In Biblical times, before norms developed to accomodate life in diaspora,  Israelites avoided war, but when war war was necessary they settled for nothing less that unconditional surrender. Enemies were called enemies and those with genocidal intent ( Amalek) were eliminated completely.  including possessions and animals. 

  Today, we avoid blaming those who wish and do us evil.  We find it difficult to describe  groups  dedicated our destruction  as enemies. We see things from their point of view..  Clinging to that moral high-ground we find reasons to excuse behavior we would never tolerate in another Jew.

 Nations openly declare their desire to exterminate us. They call us Nazis, genocidal, apartheid, hold up flags with swastikas replacing the star of David.  Jews are being murdered all over the west.  There is anger, ridicule, explaiions from ning, but what have we done?  kept a count of violence against Jews and perpetrators?, demanded that the department of justice act against antisemitism? learned self defense? Where are the demonstrations, and law suits, the pressure to remove antisemitic content from education and on and on.  How different are our actions from those of Jews in Germany before the war?


I was a child in the aftermath of WWII. My friend’s  parents were holocaust survivors.  ‘why did you let it happen?’  ‘Why didn’t you do something? why did you wait too  late? We asked again and again; the response always silence, In a movie theater, in a  newsreel,  we watched a transport of Jews to a concentration camp, a death march and thinking. There were so many more Jews than Nazis. Even though Nazis had guns we could have stopped them.  Now I stand on the cusp of another breakout. I will NOT be one of the people who have only blank stares to offer when children ask me about what I didn’t do.  Then words never again are  more than a hashtag, They are a  promise to our descendents and a commitment to action.

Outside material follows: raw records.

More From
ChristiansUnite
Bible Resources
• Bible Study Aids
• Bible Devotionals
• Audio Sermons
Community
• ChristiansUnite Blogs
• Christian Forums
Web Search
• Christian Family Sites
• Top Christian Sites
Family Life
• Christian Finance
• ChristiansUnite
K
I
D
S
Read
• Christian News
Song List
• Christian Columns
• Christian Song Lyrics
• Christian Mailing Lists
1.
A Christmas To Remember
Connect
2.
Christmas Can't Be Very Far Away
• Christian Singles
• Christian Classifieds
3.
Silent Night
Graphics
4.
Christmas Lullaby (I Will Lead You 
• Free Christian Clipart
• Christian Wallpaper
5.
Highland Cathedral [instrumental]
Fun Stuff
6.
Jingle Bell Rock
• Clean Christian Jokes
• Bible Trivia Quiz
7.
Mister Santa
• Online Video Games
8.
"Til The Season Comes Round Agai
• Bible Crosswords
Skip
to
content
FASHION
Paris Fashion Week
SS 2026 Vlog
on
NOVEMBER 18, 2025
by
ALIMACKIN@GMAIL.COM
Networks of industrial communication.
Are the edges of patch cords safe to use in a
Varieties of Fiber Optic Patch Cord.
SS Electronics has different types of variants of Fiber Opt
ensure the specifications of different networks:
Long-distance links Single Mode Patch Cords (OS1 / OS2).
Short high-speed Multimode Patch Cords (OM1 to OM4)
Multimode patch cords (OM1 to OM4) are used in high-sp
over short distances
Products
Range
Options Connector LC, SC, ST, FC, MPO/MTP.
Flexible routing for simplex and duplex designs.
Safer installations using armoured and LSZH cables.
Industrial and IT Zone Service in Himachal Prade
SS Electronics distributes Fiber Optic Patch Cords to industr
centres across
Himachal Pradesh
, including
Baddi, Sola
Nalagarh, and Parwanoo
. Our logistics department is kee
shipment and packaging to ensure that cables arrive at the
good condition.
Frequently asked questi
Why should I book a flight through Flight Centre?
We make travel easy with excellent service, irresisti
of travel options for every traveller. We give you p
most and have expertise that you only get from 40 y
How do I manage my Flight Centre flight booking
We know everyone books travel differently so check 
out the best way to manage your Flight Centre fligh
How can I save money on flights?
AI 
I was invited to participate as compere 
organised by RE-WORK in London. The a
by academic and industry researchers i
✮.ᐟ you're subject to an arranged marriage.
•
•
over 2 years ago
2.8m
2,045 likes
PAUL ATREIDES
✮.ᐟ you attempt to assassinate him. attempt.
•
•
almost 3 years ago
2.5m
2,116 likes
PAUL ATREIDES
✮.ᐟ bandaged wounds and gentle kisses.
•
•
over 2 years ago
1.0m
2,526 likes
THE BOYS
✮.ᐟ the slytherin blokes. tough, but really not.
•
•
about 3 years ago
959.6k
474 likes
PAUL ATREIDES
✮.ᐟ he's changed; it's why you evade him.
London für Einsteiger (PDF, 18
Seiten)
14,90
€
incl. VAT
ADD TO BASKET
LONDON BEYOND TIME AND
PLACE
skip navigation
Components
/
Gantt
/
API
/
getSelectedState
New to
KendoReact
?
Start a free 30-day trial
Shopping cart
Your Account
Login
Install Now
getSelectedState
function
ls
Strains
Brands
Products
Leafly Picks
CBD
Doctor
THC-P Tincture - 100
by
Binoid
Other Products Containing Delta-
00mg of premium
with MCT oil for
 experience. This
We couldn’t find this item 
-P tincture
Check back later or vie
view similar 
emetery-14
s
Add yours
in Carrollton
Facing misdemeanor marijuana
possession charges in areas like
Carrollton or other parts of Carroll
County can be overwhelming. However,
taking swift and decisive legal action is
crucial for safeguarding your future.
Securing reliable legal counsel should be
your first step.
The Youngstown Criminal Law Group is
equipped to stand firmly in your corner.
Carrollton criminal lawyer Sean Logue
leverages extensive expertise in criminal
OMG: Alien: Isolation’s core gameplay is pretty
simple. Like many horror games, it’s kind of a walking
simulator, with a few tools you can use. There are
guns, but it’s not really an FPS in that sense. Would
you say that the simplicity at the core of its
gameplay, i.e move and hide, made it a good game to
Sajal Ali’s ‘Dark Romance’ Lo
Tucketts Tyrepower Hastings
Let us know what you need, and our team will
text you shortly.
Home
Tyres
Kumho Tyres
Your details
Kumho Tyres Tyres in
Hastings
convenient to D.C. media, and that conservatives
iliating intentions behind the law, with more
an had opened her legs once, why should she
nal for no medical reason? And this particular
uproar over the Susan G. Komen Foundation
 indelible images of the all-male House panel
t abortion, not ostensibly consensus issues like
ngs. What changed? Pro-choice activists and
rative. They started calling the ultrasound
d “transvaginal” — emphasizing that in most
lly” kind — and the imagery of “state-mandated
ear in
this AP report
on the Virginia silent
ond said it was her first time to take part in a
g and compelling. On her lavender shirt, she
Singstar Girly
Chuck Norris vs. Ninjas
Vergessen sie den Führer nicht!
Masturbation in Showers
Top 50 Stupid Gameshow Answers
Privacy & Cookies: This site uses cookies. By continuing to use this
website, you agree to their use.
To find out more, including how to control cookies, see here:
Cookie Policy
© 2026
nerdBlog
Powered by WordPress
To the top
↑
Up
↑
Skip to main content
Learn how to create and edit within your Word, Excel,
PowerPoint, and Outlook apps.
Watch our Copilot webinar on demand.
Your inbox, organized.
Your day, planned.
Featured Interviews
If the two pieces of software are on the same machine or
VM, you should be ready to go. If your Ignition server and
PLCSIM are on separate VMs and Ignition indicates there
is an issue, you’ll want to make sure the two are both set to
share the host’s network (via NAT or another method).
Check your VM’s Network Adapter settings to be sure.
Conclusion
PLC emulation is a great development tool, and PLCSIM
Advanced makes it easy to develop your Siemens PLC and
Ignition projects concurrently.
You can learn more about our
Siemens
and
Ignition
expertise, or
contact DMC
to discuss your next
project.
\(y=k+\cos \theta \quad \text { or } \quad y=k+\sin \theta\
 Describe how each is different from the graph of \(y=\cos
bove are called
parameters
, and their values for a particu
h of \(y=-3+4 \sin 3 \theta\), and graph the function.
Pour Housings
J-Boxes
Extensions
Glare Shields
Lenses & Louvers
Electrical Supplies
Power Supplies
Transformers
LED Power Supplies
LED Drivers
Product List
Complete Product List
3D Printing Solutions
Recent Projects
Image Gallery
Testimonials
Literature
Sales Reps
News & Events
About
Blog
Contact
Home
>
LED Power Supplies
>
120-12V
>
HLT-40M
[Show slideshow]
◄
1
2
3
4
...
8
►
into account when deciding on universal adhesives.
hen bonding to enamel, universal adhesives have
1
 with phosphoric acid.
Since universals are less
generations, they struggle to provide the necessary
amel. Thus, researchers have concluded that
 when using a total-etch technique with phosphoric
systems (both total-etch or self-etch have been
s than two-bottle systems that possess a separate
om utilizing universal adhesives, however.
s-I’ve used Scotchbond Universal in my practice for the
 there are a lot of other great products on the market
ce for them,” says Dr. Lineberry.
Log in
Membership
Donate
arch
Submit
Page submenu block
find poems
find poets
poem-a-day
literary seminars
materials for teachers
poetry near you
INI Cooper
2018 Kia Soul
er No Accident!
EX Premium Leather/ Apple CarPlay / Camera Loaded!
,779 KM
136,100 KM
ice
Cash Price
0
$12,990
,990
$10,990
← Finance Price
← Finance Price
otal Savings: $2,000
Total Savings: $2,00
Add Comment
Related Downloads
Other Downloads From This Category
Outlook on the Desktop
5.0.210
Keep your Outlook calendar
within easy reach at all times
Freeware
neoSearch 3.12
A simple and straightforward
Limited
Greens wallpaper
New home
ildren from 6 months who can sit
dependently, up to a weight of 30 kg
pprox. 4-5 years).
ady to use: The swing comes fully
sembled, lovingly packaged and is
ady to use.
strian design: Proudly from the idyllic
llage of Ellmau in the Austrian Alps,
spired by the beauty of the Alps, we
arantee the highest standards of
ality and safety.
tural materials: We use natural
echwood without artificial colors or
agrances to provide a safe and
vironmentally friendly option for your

Does your head  spin when you hear about terrifying things happening to Jews every day - accusations & insults, BDS, campus antisemitism, murders, destruction of Jewish property, threats. Mine does. Where do you begin? What can make a difference? The burden seems impossible to handle.


Our history is one of accomplishing the impossible. If, a Jewish man and his niece defeated the a  king's decree to exterminate the Jews of Persia, if Matityahu, and his sons, won a  war against the Roman army, if Jews built Israel from its' ashes after millenia,  we can unite against antisemitism with enough power to win.Jewish history. after all, is a tale of people accomplishing the impossible.


I can hear the skeptics, all the reasons we cannot succeed and will make no attempt to convince.  Those who are compelled to act  know. History shows is that a small group of people can put a plan in place and ignite actions that work.  Success is contagious.